Studienberatung warnt vor zahlreichen Abbrüchen: „Die Bafög-Erhöhung ist von der Inflation komplett aufgefressen“

Mit der 27. Novelle wurde das Bafög zwar um 5,75 Prozent erhöht. Aber das reiche nicht, sagen Expert:innen. Die Erhöhung könne die Inflation nicht ausgleichen.

Studierende sind seit jeher knapp bei Kasse. Jetzt wird die Lage noch ernster: Beinahe jeder dritte von ihnen ist einer Untersuchung des Paritätischen Wohlfahrtsverbands zufolge von Armut betroffen.
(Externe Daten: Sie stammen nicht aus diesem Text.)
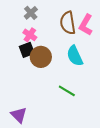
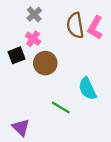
black square: (27, 50) -> (16, 55), moved
cyan semicircle: (75, 56) -> (87, 89), moved
green line: (67, 91) -> (61, 107), moved

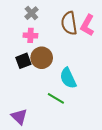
pink cross: (33, 39) -> (30, 35), turned -32
black square: (16, 55) -> (23, 61), moved
cyan semicircle: (87, 89) -> (68, 78), moved

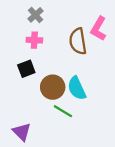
brown semicircle: (69, 23) -> (78, 41), moved
brown circle: (42, 58) -> (53, 87), moved

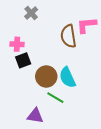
pink L-shape: (99, 29) -> (87, 25), turned 55
pink cross: (34, 40) -> (17, 44), moved
purple triangle: (22, 132) -> (35, 116), moved, turned -36

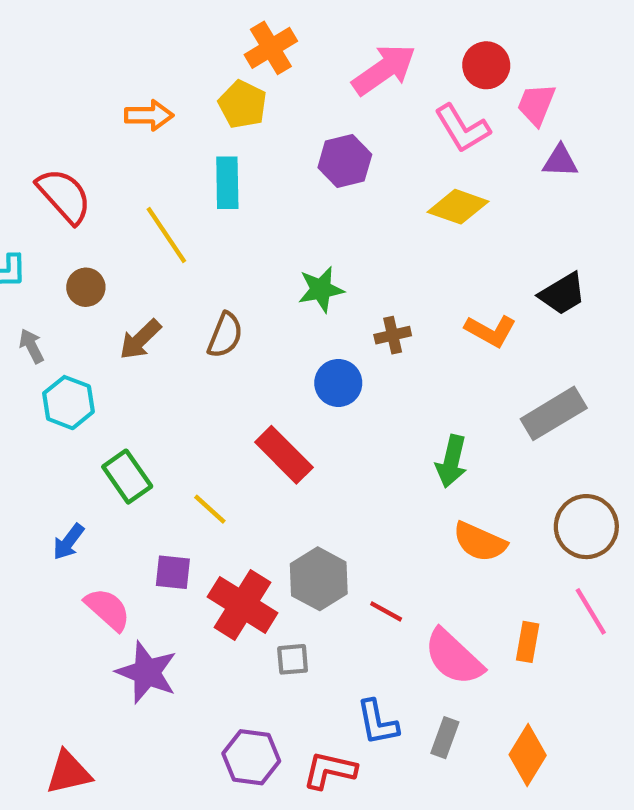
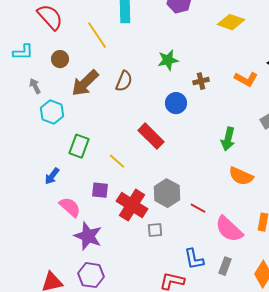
brown arrow: (140, 339) -> (85, 83), size x1.4
green rectangle: (127, 477) -> (79, 146), turned 55
purple hexagon: (251, 757) -> (91, 275), moved

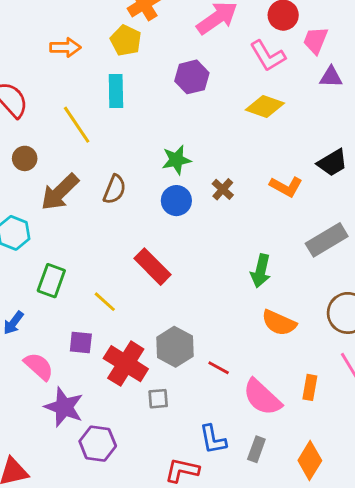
brown cross: (201, 81) -> (223, 189), turned -35
blue circle: (176, 103) -> (176, 201), moved
purple hexagon: (91, 275) -> (98, 444), moved

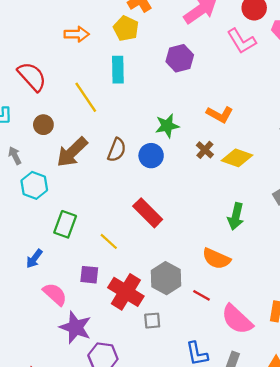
yellow diamond: (265, 106) -> (237, 158), moved
orange L-shape: (286, 187) -> (220, 114), moved
blue circle: (176, 201) -> (151, 156), moved
orange semicircle: (279, 323) -> (216, 259), moved

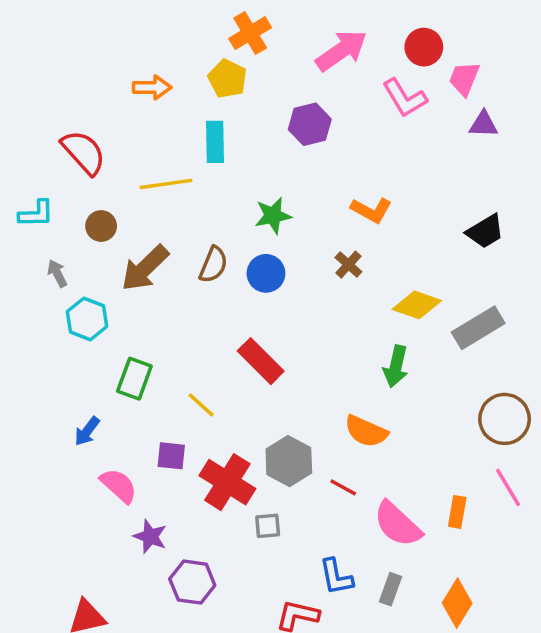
yellow line: (86, 97) -> (166, 184), turned -64
green star: (167, 126) -> (273, 215), moved
yellow diamond: (237, 158) -> (417, 305), moved
purple star: (75, 327) -> (150, 536), size x0.7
30 Prozent der Studierenden sind einer Untersuchung des Paritätischen Wohlfahrtsverbands zufolge von Armut betroffen. Bei den allein lebenden Studentinnen und Studenten sind es sogar 79 Prozent.

Durch die Inflation, unter der vor allem Menschen mit wenig Geld leiden, dürfte sich die Situation für Studierende noch weiter zuspitzen. „Wir würden uns für diese benachteiligte Gruppe mehr Unterstützung aus der Politik wünschen“, sagt Stefan Grob vom Deutschen Studentenwerk im Gespräch mit dem Tagesspiegel.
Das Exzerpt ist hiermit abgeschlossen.